Très peu de temps pour te répondre en ce moment, j’ai une première à Lausanne le 6 juillet et rien n’est fait… Peut-être peut-on trouver dans les mails que j'avais envoyés aux élèves un passage assez général pour convenir pour ici (le leur demander, alors, de le choisir).


Ce que je peux dire simplement 


J’ai vu l’Ecole dans sa nouvelle version comme un atelier très riche, permanent, recevant les intervenants les plus doués du moment, autour de vingt étudiants choisis parmi des centaines, bref, un luxe fou : j’aurais aimé faire partie de cette vingtaine. J'en suis jaloux encore, l’école qu’on espère : une rêverie permanente et intense, sans faiblesse, sans dépression possible, sans états d’âme, mais une rêverie individuelle, mais portée, comme dans une troupe. (Bien sûr il y a des états d’âme (ce sont des comédiens et presque des enfants), mais il me semble qu’il n’y a ni complaisance ni cynisme ni temps laissé à ça, ça avance, ça ne stagne pas, chaque jour un matin.)

A partir de là, de cette bonne surprise d’être invité dans un cadre si porteur, tout a été facile. Tout était déjà intense quand je suis arrivé (au début de la deuxième année), tout était joyeux, talentueux, ambitieux, actif, alerte, diligent… Tout le monde était « là » dans cet espace de rencontre comme les gens se croisent dans le rêve d’un seul, étudiants et encadrement (vous, Laurent, Arthur), tout le monde réuni sur le même bateau — et ce bateau est bien sûr un théâtre en état de fonctionnement, en pleine santé, le meilleur et le plus vibrant de France : là aussi, luxe, jalousie, conscience d’être au bon endroit (je crois que c’est ça que j’enviais aux étudiants : d'être « au bon endroit »). C’est la force d’une école quand elle est projet, haute école, pas voie de garage ou d'attente. 

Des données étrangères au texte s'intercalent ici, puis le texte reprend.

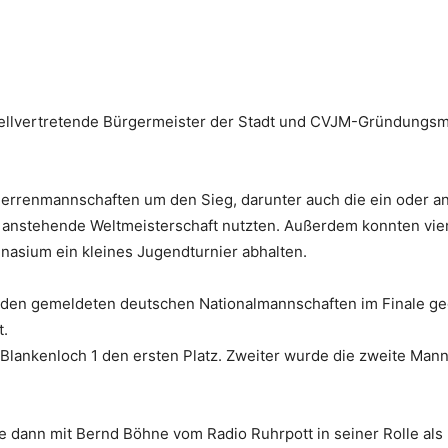
stellvertretende Bürgermeister der Stadt und CVJM-Gründungsmi
errenmannschaften um den Sieg, darunter auch die ein oder an
t anstehende Weltmeisterschaft nutzten. Außerdem konnten vi
asium ein kleines Jugendturnier abhalten.
eiden gemeldeten deutschen Nationalmannschaften im Finale ge
t.
 Blankenloch 1 den ersten Platz. Zweiter wurde die zweite Man
nn mit Bernd Böhne vom Radio Ruhrpott in seiner Rolle als 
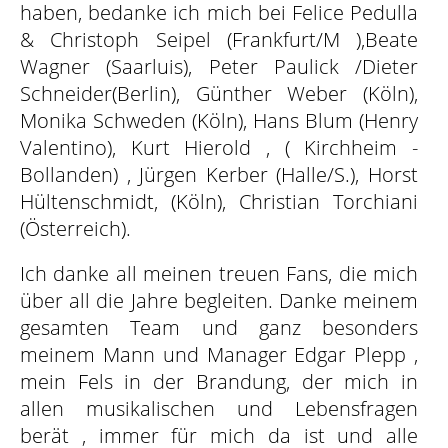
haben, bedanke ich mich bei Felice Pedulla
& Christoph Seipel (Frankfurt/M ),Beate
Wagner (Saarluis), Peter Paulick /Dieter
Schneider(Berlin), Günther Weber (Köln),
Monika Schweden (Köln), Hans Blum (Henry
Valentino), Kurt Hierold , ( Kirchheim -
Bollanden) , Jürgen Kerber (Halle/S.), Horst
Hültenschmidt, (Köln), Christian Torchiani
(Österreich).
Ich danke all meinen treuen Fans, die mich
über all die Jahre begleiten. Danke meinem
gesamten Team und ganz besonders
meinem Mann und Manager Edgar Plepp ,
mein Fels in der Brandung, der mich in
allen musikalischen und Lebensfragen
berät , immer für mich da ist und alle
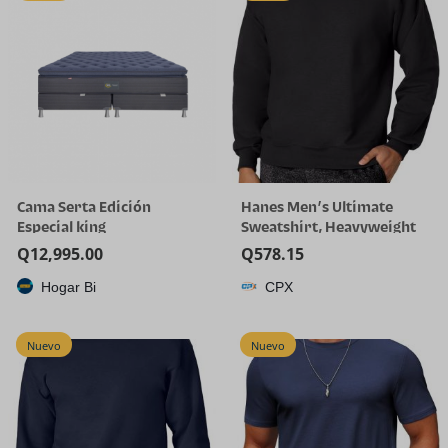
Cama Serta Edición
Hanes Men’s Ultimate
Especial king
Sweatshirt, Heavyweight
Fleece Sweatshirt,
Q
12,995.00
Q
578.15
Crewneck Pullover for Men
Hogar Bi
CPX
Nuevo
Nuevo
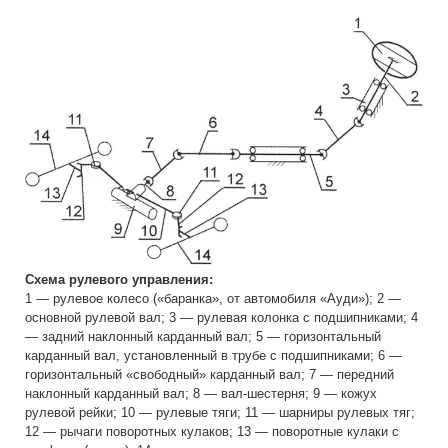
Схема рулевого управления:
1 — рулевое колесо («баранка», от автомобиля «Ауди»); 2 —
основной рулевой вал; 3 — рулевая колонка с подшипниками; 4
— задний наклонный карданный вал; 5 — горизонтальный
карданный вал, установленный в трубе с подшипниками; 6 —
горизонтальный «свободный» карданный вал; 7 — передний
наклонный карданный вал; 8 — вал-шестерня; 9 — кожух
рулевой рейки; 10 — рулевые тяги; 11 — шарниры рулевых тяг;
12 — рычаги поворотных кулаков; 13 — поворотные кулаки с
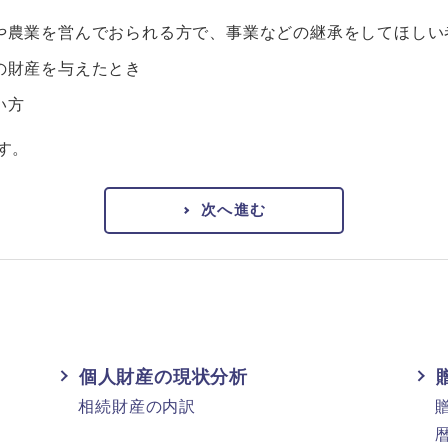
や農業を営んでおられる方で、事業などの継承をしてほしい
の財産を与えたとき
い方
す。
次へ進む
個人財産の現状分析
相続財産の内訳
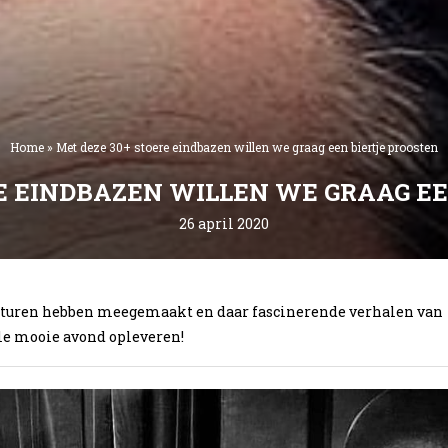
Home
»
Met deze 30+ stoere eindbazen willen we graag een biertje proosten
E EINDBAZEN WILLEN WE GRAAG E
26 april 2020
onturen hebben meegemaakt en daar fascinerende verhalen van
ele mooie avond opleveren!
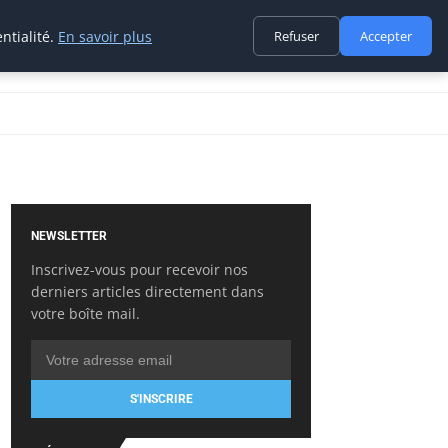
ntialité.
En savoir plus
Refuser
Accepter
NEWSLETTER
Inscrivez-vous pour recevoir nos
derniers articles directement dans
votre boîte mail.
S'INSCRIRE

Rien n’a été plus facile que de travailler au TNB avec vous et les élèves. Je n’ai eu qu’à partager mon expérience, ma jeunesse, je n’ai eu qu'à apprendre avec eux ; moi aussi, j’ai été élève.

Le lieu me plaisait, le Paradis (et son nom !), j’y avais déjà joué. Au Paradis, on joue sur les genoux du public, c’est parfaitement intéressant. Le gros plan. Et de dérouler les steppes et la longueur des jours et des nuits dans un si petit espace. Antoine Vitez, il faudrait retrouver la citation, disait que pour représenter le monde, il fallait le faire sur un tout petit théâtre (c’était au moment du Soulier de satin où tout se jouait, en effet, sur une scène réduite, un radeau entouré d'un vide qui figurait souvent la mer). Ainsi, tout ce qu’on pouvait faire entrer de large au Paradis, nous l’avons fait. Je suis reconnaissant à Laurent de m’avoir suggéré Tchekhov, l'immense auteur. Au départ, j’étais censé aller où je voulais, où le vent ou les élèves voulaient bien me pousser, mais j’aime beaucoup, en fait, répondre à des commandes, surtout quand elles sont suggérées (comme celle-ci l'a été). 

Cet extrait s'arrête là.